See [`deployment/mlx_recipe.md`](deployment/mlx_recipe.md) for Apple Silicon inference with MLX.

## Model Compatibility

Works on any HuggingFace causal LM with `model.model.layers[i].self_attn.{q,k,o}_proj` (standard for Qwen, Llama, Mistral) or `model.transformer.h` (GPT-2 style).

Validated on:
- **Qwen2.5**: 0.5B, 1.5B, 7B, 32B
- **Mistral**: 7B-v0.1
- **Llama**: 3.1-8B-Instruct, 2-7B
- Should work on Phi, Gemma (same layer layout) — PRs with test results welcome

## Platform Notes (Apple Silicon)

- Use **CPU** for compression and fine-tuning (MPS has matmul errors with some architectures and NaN gradients with frozen layers)
- Use **MLX** for fast inference after compression
- Set `HF_HOME` to external storage for large models

## Limitations

- **Probe sets are modest** by LLM evaluation standards: 806 total probes (56 factual, 300 bias, 150 sycophancy, 200 toxicity, 100 reasoning). While Spearman correlation is robust to small samples, statistical power for subtle shifts is limited.
- **Western-centric coverage.** Factual probes cover primarily English-language, Western knowledge domains. Bias probes are specific to U.S. social categories.
- **7B scale only.** All merge and steering results are on 7B-parameter models.
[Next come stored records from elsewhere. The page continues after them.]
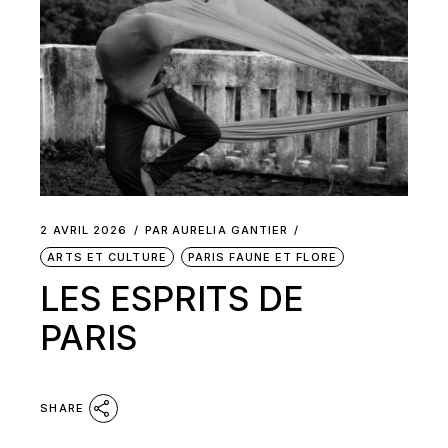
2 AVRIL 2026
PAR
AURELIA GANTIER
ARTS ET CULTURE
PARIS FAUNE ET FLORE
LES ESPRITS DE
PARIS
SHARE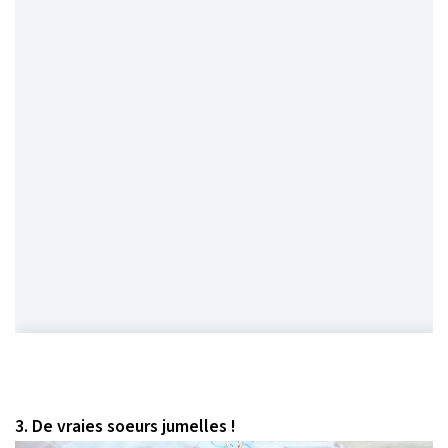
3. De vraies soeurs jumelles !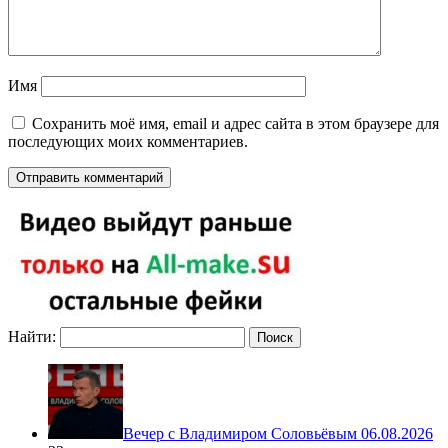
Имя
Сохранить моё имя, email и адрес сайта в этом браузере для
последующих моих комментариев.
Найти:
Вечер с Владимиром Соловьёвым 06.08.2026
Merge dynamics and steering responses may differ at larger scales (70B+) and should not be extrapolated without verification.
- **Toxicity is unaffected** by weight edits (SVD, freeze, steering). It appears to rely on highly distributed lexical features that single-layer or structural interventions cannot modulate.

## Built On

This toolkit unifies two standalone research projects:

- [**Intelligent SVD**](https://github.com/SolomonB14D3/intelligent-svd) — CF90 compression method and safety rules
- [**Confidence Cartography**](https://github.com/SolomonB14D3/confidence-cartography) — False-belief detection via teacher-forced confidence

Both remain available as independent repos. Knowledge Fidelity combines their core ideas into a single pipeline with a shared probe system.

## Related Work & Inspirations

- **Low-rank SVD compression.** [SVD-LLM](https://arxiv.org/abs/2403.07378) (Wang et al., 2024; ICLR 2025) introduced truncation-aware SVD for LLM weight matrices. [ASVD](https://arxiv.org/abs/2312.05821) (Yuan et al., 2023) added activation-aware rank allocation. We extend these with importance-guided truncation scored on factual probes, and behavioral auditing to verify nothing was lost.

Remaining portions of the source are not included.